Compound geometric distribution I'm given an exercise to find a distribution of a r.v. $S_N$ constructed as follows:
$$S_N = \sum_{k=1}^{N+1} X_k$$
where $N \sim Geom(p), X_k \sim Exp(\lambda)$ for $p \in(0,1), \lambda >0$.
I recall from Non-Life Insurance course the following property of Laplace transform/PGF:
$$L_{S_N}(t) = g_N(L_X(t))$$
Since $L_X(t) = \frac{\lambda}{\lambda+t}$ and $g_N(t) = \frac{p}{1-(1-p)t}$
, plugging in one expression into another I obtained:
$$L_{S_N}(t) = p+(1-p)\frac{p\lambda}{p\lambda+t}$$
So here is my actual question. Is it possible to somehow recover a cdf from the given Laplace transform of the corresponding distribution ? I found a script where it's done but simply as a "property" but I would like to know some more detail and the theory behind it.

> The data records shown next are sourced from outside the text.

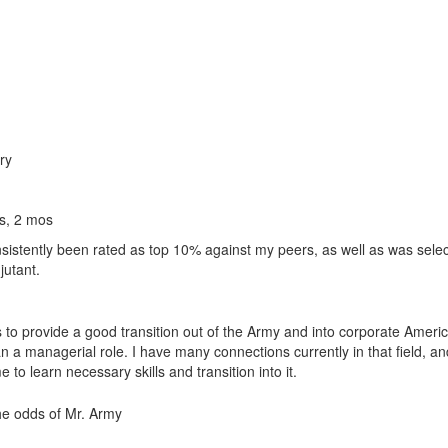
ry
s, 2 mos
nsistently been rated as top 10% against my peers, as well as was selec
utant.
 to provide a good transition out of the Army and into corporate Americ
 an a managerial role. I have many connections currently in that field, a
to learn necessary skills and transition into it.
the odds of Mr. Army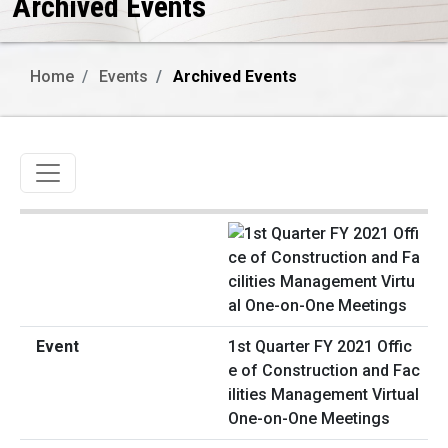
Archived Events
Home
Events
Archived Events
Toggle navigation
1st Quarter FY 2021 Offic
e of Construction and Fac
ilities Management Virtual
One-on-One Meetings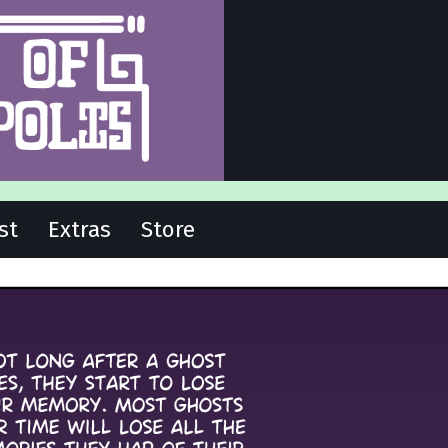
st
Extras
Store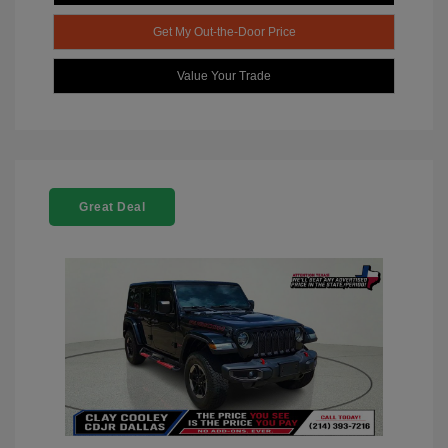
Get My Out-the-Door Price
Value Your Trade
Great Deal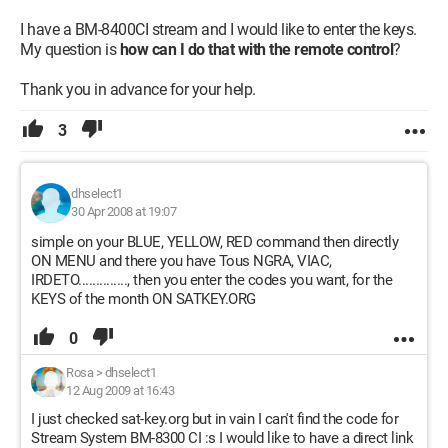
I have a BM-8400CI stream and I would like to enter the keys.
My question is
how can I do that with the remote control
?
Thank you in advance for your help.
3
dhselect1
30 Apr 2008 at 19:07
simple on your BLUE, YELLOW, RED command then directly
ON MENU and there you have Tous NGRA, VIAC,
IRDETO.............., then you enter the codes you want, for the
KEYS of the month ON SATKEY.ORG
0
Rosa
>
dhselect1
12 Aug 2009 at 16:43
I just checked sat-key.org but in vain I can't find the code for
Stream System BM-8300 CI :s I would like to have a direct link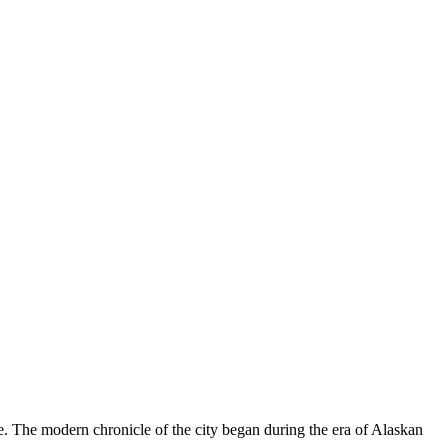
le. The modern chronicle of the city began during the era of Alaskan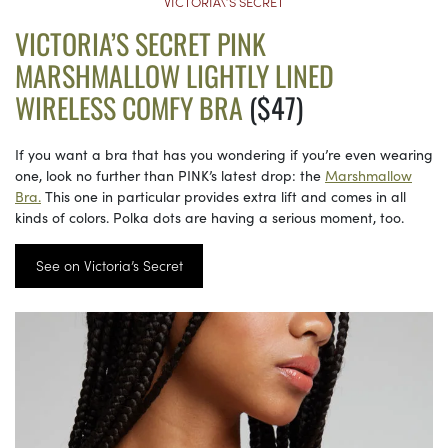
VICTORIA\’S SECRET
VICTORIA’S SECRET PINK
MARSHMALLOW LIGHTLY LINED
WIRELESS COMFY BRA
($47)
If you want a bra that has you wondering if you’re even wearing
one, look no further than PINK’s latest drop: the
Marshmallow
Bra.
This one in particular provides extra lift and comes in all
kinds of colors. Polka dots are having a serious moment, too.
See on Victoria’s Secret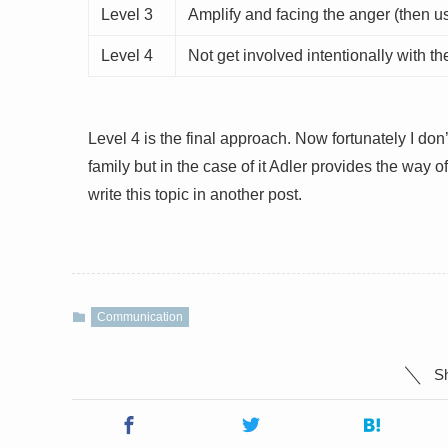
Level 3
Amplify and facing the anger (then usu
Level 4
Not get involved intentionally with t
Level 4 is the final approach. Now fortunately I d
family but in the case of it Adler provides the way of
write this topic in another post.
Communication
Sh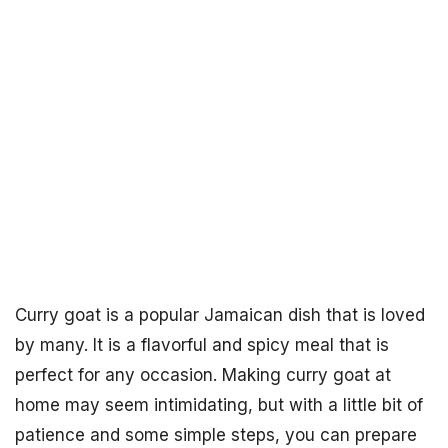
Curry goat is a popular Jamaican dish that is loved
by many. It is a flavorful and spicy meal that is
perfect for any occasion. Making curry goat at
home may seem intimidating, but with a little bit of
patience and some simple steps, you can prepare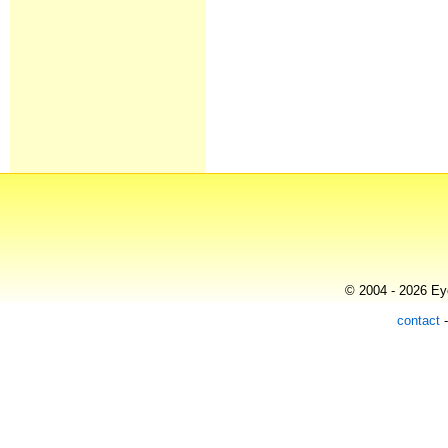
© 2004 - 2026 Eye
contact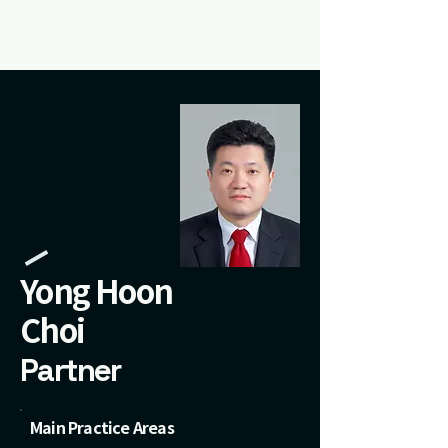
Yong Hoon
Choi
Partner
Main Practice Areas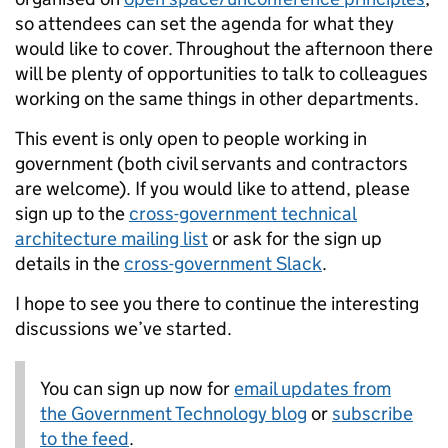
so attendees can set the agenda for what they
would like to cover. Throughout the afternoon there
will be plenty of opportunities to talk to colleagues
working on the same things in other departments.
This event is only open to people working in
government (both civil servants and contractors
are welcome). If you would like to attend, please
sign up to the
cross-government technical
architecture mailing list
or ask for the sign up
details in the
cross-government Slack
.
I hope to see you there to continue the interesting
discussions we’ve started.
You can sign up now for
email updates from
the Government Technology blog
or
subscribe
to the feed
.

Any hint would be highly appreciated :)
 A: Fixed $n$, the R.V. $S_{n+1}$ has Erlang density, i.e.,
\begin{equation}
\nonumber
f_{S_{n+1}} (t)
= \lambda^{n+1} \frac{t^n}{n!} e^{-\lambda t} 
\end{equation}
which implies
\begin{equation}
\nonumber
\Pr(S_{n+1}\le t)
= \int_0^t \lambda^{n+1} \frac{z^n}{n!} e^{-\lambda z}  \mbox{d}z.
\end{equation}
Therefore
$$
\Pr(S_N\le t)
= \Pr\left ( \bigcup_{n\ge 0} \left\{ S_N\le t \cap N=n\right\} \right)\\
= \sum_{n\ge 0}  \Pr\left ( S_{N}\le t \cap N=n \right) \\
= \sum_{n\ge 0}  \Pr\left ( S_{N}\le t| N=n\right) \Pr\left (N=n \right)\\
= \sum_{n\ge 0}  \Pr\left ( S_{n+1}\le t\right) \Pr\left (N=n \right)\\
= \sum_{n\ge 0} \int_0^t \lambda^{n+1} \frac{z^n}{n!} e^{-\lambda z} \mbox{d}z \,p^n (1-p)\\
= \lambda (1-p) \int_0^t \sum_{n\ge 0}  \frac{(p \lambda z)^n}{n!} e^{-\lambda z} \mbox{d}z  \\
= \lambda (1-p) \int_0^t  e^{p \lambda z}  e^{-\lambda z} \mbox{d}z \\
= \lambda (1-p) \int_0^t  e^{- \lambda(1-p) z} \mbox{d}z\\
= 1-  e^{- \lambda(1-p) t},
$$
for which we recognize that $S_n$ is a random variable with the exponential law of parameter $\lambda(1-p)$.
Note that I could invert the integral and summation because the involved terms are all positive.
The same conclusion can be obtained with a characteristic function argument.